MicroX and Presto Range (8-Bit PIC board, mixed 3.3/5V) => Projects => Topic started by: emkowale on October 26, 2011, 10:31:46 AM

Title: New kid on the block that needs a little push.
Post by: emkowale on October 26, 2011, 10:31:46 AM

     This summer I bought a home that has simple door and window contact switches everywhere.  My goal is to have a device that simply tells me the state of these switches either via SNMP or my own polling software.  I purchased a SBC65EC and a PT24E-ASMI.  I got the boards, put them together, powered it up and logged in via the internal webserver.  This is just the sort of fun project I love to do.  However, I think I need a little push to get me started.  I've been programming for years.  I just need this device to tell me if the contact switches on my house doors are open or closed.  Can you point me in the right direction?  For starters, where to I plug the two wires from each switch?
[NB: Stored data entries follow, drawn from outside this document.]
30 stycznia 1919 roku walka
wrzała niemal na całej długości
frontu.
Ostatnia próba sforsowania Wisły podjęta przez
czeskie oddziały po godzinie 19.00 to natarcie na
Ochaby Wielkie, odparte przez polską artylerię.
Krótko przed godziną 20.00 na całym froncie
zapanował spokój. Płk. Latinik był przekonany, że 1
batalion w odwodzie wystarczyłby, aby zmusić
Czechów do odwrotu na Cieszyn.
Title: Re: New kid on the block that needs a little push.
Post by: Rick314 on October 26, 2011, 02:50:24 PM
The online data sheets and schematics for the SBC65EC and PT-24E-ASM allowed me to write a Java program to set the LEDs on the PT-24E-ASM using UDP.  Since it was for a school project I tried to comment the code well.  See

I also spent significant time on SNMP with the SBC65EC/SBC66EC, but abandoned them in favor of the Microchip PIC32 Ethernet Starter Kit: See

I think that with no actual firmware programming of the SBC65EC needed, its existing HTTP or UDP control interfaces can configure its digital I/O pins and use them for what you want.  Hopefully someone else will comment that has already done closer to what you want.
Title: Re: New kid on the block that needs a little push.
Post by: emkowale on October 27, 2011, 08:37:04 PM
I looked at your example.  It will help me out once I can get past one simple and probably obvious thing that I am missing.  Where do I plug in the switch?  There are 24 screw terminals on the pt24e-asm.  Do I use 1 and 2?  Once the switch is plugged in and I close the circuit, I should see a 1 or a 0 in the web interface somewhere.  Correct?

Title: Re: New kid on the block that needs a little push.
Post by: Rick314 on November 02, 2011, 11:02:18 PM
There is more work involved than I think you are imagining, but it is definitely within the capabilities of the SBC65EC and PT24E-ASM. is the 16-page SBC65EC Data Sheet.  Section 4 "Daughter Board Connectors" lists the signals between the SBC and the PT24E-ASM Proto Board. is the 4-page schematic/layout of the PT24E-ASM.  You will need to spend time understanding both documents.

One option for your window switches is given on the first page of the PT24E-ASM document, labeled "8 Way DIP Switch - NOT ASSEMBLED".  If you were to get and load those parts onto your PT24E-ASM, you would then be able to read the 8 DIP switches (or substitute window switches).  The 74HC165N shown on the schematic is a shift register, and reading the 8 switches involves shifting them in a single bit at a time, similar to what my Java program does for the LED outputs -- It is not trivial.  Maybe someone else has done this and posted software on the Forum somewhere that reads the switch shown in the schematic.  I didn't look.  You *can* do all the required operations from the SBC web pages, and in fact that is how I developed my Java program.  It isn't practical for actual use though.  For example, "set C0 to 0, then set C0 to 1" (2 manual operations using the web pages) puts an edge on it and does a single "shift".  Many such operations are required to get all 8 bits.  It is tedious for a human but easy for a program.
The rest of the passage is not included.